Chapter 64
is not printed, but the following heading is inserted: "Of the neclygences of the masse and of the remedyes I passe over for it apperteyneth to prestes and not to laie men. C. Lxiiij."
In the Windsor copy this chapter is printed at the end of the book on three extra leaves, and ends as follows: "This chapitre to fore I durst not sette in the boke by cause it is not convenyent ne aparteynyng that every laye man sholde knowe it."
[Illustration:
PLATE XIX
THE BOKE OF ENEYDOS
(see page 77) ]
[Illustration:
PLATE XX
ARS MORIENDI
(see page 77) ]
In June, 1490, Caxton finished the translation of two books, _The Art and Craft to know well to die_ and the _Eneydos_. The first is not a translation of the complete book, but merely a small abridgment, running to thirteen printed leaves in folio. Blades mentions only three copies, and curiously enough makes no mention of the peculiarly fine one which belonged to Lord Spencer, though he made a careful examination of all the Caxtons at Althorp.

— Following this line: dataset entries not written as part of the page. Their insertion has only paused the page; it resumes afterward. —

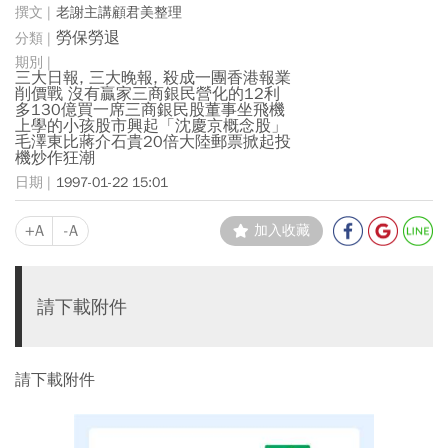
老謝主講顧君美整理
勞保勞退
三大日報, 三大晚報, 殺成一團香港報業
削價戰 沒有贏家三商銀民營化的12利
多130億買一席三商銀民股董事坐飛機
上學的小孩股市興起「沈慶京概念股」
毛澤東比蔣介石貴20倍大陸郵票掀起投
機炒作狂潮
1997-01-22 15:01
+A
-A
加入收藏
請下載附件
請下載附件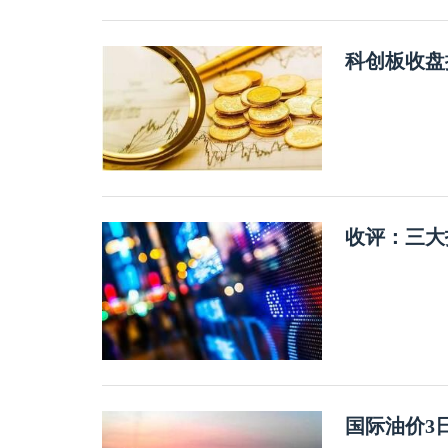
科创板收盘
收评：三大
国际油价3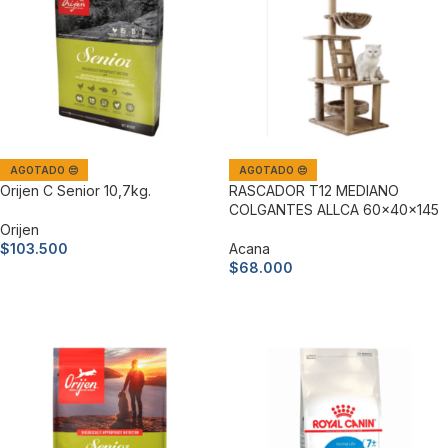
AGOTADO 😔
AGOTADO 😔
Orijen C Senior 10,7kg.
RASCADOR T12 MEDIANO
COLGANTES ALLCA 60x40x145
Orijen
$
103.500
Acana
$
68.000
Leer más
Leer más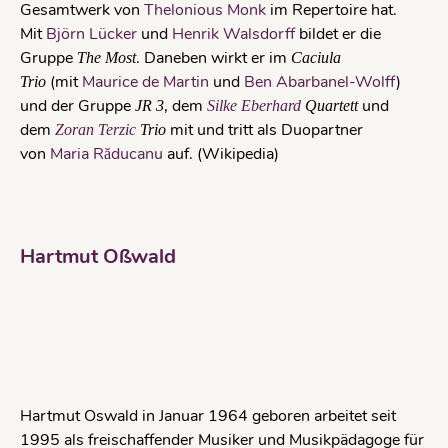
Gesamtwerk von
Thelonious Monk
im Repertoire hat.
Mit
Björn Lücker
und
Henrik Walsdorff
bildet er die
Gruppe
. Daneben wirkt er im
The Most
Caciula
(mit
Maurice de Martin
und
Ben Abarbanel-Wolff
)
Trio
und der Gruppe
, dem
und
JR 3
Silke Eberhard
Quartett
dem
mit und tritt als Duopartner
Zoran Terzic
Trio
von
Maria Răducanu
auf. (Wikipedia)
Hartmut Oßwald
Hartmut Oswald in Januar 1964 geboren arbeitet seit
1995 als freischaffender Musiker und Musikpädagoge für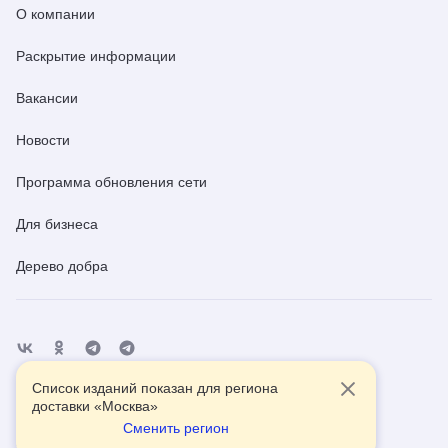
О компании
Раскрытие информации
Вакансии
Новости
Программа обновления сети
Для бизнеса
Дерево добра
Список изданий показан для региона
Отделения
Помощь
Контакты
доставки «
Москва
»
Сменить регион
2026
© АО Почта России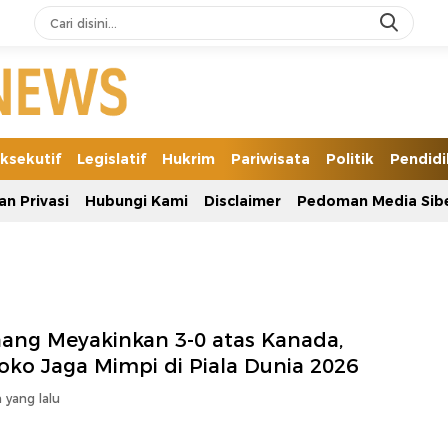
ksekutif
Legislatif
Hukrim
Pariwisata
Politik
Pendid
an Privasi
Hubungi Kami
Disclaimer
Pedoman Media Sib
ang Meyakinkan 3-0 atas Kanada,
oko Jaga Mimpi di Piala Dunia 2026
 yang lalu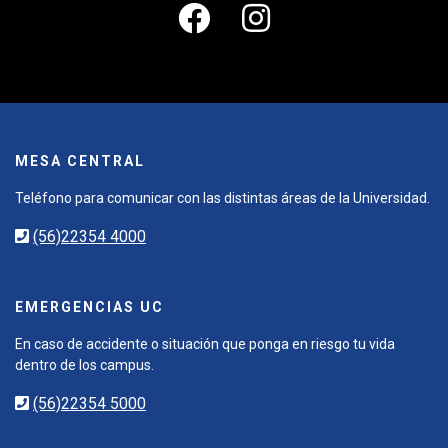
MESA CENTRAL
Teléfono para comunicar con las distintas áreas de la Universidad.
(56)22354 4000
EMERGENCIAS UC
En caso de accidente o situación que ponga en riesgo tu vida
dentro de los campus.
(56)22354 5000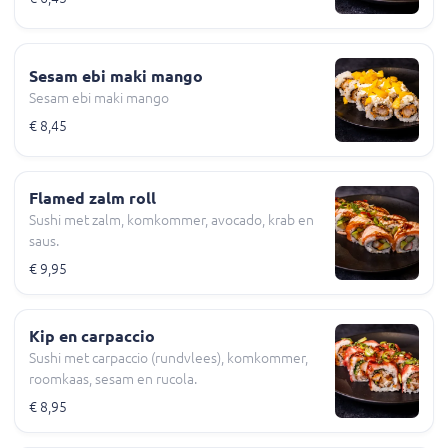
Sesam ebi maki mango
Sesam ebi maki mango
€ 8,45
Flamed zalm roll
Sushi met zalm, komkommer, avocado, krab en
saus.
€ 9,95
Kip en carpaccio
Sushi met carpaccio (rundvlees), komkommer,
roomkaas, sesam en rucola.
€ 8,95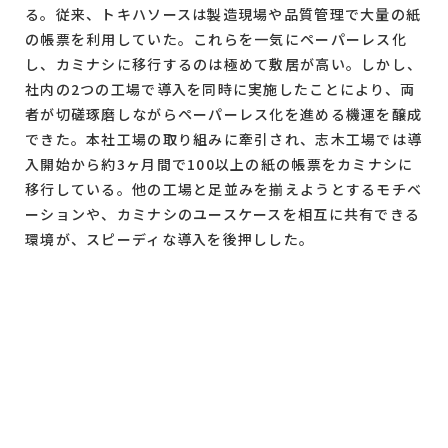
る。従来、トキハソースは製造現場や品質管理で大量の紙
の帳票を利用していた。これらを一気にペーパーレス化
し、カミナシに移行するのは極めて敷居が高い。しかし、
社内の2つの工場で導入を同時に実施したことにより、両
者が切磋琢磨しながらペーパーレス化を進める機運を醸成
できた。本社工場の取り組みに牽引され、志木工場では導
入開始から約3ヶ月間で100以上の紙の帳票をカミナシに
移行している。他の工場と足並みを揃えようとするモチベ
ーションや、カミナシのユースケースを相互に共有できる
環境が、スピーディな導入を後押しした。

The _Eneydos_ is not, as might be expected from the name, a translation of Virgil's _Aeneid_, but is more in the nature of a romance founded upon it. Caxton's version was translated from "a lytyl booke in frenshe, named Eneydos," probably the work called _Le Livre des Eneydes_, printed at Lyons in 1483 by G. le Roy. The most interesting part of the work is the prologue, for in it Caxton sets out at length his views and opinions on the English language, its changes and dialects. He notes that it was rapidly altering. "And certaynly our langage now used varyeth ferre from that whiche was used and spoken when I was borne." While some were anxious to preserve the old style, others were equally wishful to introduce the new. "And thus bytwene playn rude and curious I stande abasshed, but in my judgemente the comyn termes that be dayli used ben lyghter to be understonde than the olde and auncyent englysshe."

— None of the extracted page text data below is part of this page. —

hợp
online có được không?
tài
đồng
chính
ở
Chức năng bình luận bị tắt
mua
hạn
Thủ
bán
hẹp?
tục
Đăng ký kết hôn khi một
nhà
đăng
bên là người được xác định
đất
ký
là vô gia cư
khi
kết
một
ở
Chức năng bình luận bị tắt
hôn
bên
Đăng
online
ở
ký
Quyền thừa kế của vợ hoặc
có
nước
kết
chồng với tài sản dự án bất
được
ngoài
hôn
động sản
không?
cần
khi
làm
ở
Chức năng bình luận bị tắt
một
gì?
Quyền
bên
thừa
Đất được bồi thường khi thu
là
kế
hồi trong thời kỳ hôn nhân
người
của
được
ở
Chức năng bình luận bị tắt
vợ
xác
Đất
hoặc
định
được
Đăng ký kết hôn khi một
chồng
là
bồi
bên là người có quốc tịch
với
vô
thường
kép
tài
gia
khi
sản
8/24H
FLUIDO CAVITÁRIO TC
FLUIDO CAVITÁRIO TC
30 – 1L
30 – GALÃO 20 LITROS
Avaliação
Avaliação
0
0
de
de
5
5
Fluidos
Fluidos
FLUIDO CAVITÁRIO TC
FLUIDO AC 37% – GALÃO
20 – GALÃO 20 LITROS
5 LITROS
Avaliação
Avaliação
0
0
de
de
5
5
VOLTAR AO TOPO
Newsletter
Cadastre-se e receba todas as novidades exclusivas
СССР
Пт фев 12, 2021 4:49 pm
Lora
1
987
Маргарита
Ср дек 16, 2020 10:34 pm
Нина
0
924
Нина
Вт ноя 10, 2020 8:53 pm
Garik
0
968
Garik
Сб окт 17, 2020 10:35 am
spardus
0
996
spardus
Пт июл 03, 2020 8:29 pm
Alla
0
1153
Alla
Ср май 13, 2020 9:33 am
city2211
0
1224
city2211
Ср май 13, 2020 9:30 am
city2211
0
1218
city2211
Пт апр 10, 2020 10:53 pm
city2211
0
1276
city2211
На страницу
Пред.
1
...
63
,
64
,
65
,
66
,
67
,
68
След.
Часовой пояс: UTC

In order to make the style as good as possible, Caxton obtained the assistance of John Skelton, lately created a "poeta laureatus" at Oxford, who revised the work for the press.
A second edition of the _Speculum Vitae Christi_ and the _Liber Festivalis_ belong probably to 1490. The latter book is not a reprint of the first edition, but another version, and is reprinted from the Oxford edition of 1486.
The last five books printed by Caxton are theological or liturgical. The _Ars Moriendi_, a unique little quarto of eight leaves, was discovered in a volume of early tracts in the Bodleian by Henry Bradshaw, and is described by Blades in the second edition of his book. He there states that no other edition in any language is known; but it was certainly reprinted by Wynkyn de Worde. The _Fifteen Oes_, a little quarto containing fifteen prayers, each commencing with O, is known from a unique copy in the British Museum. The book was no doubt intended as a supplement to the Sarum _Book of Hours_, but no edition agreeing with it typographically is known. It differs from all other of Caxton's books in having wood-cut borders round each page of text. It also contains a beautiful wood-cut of the Crucifixion, one of a series intended for a _Book of Hours_. No doubt Caxton possessed the set, and we find it later on in the hands of Wynkyn de Worde.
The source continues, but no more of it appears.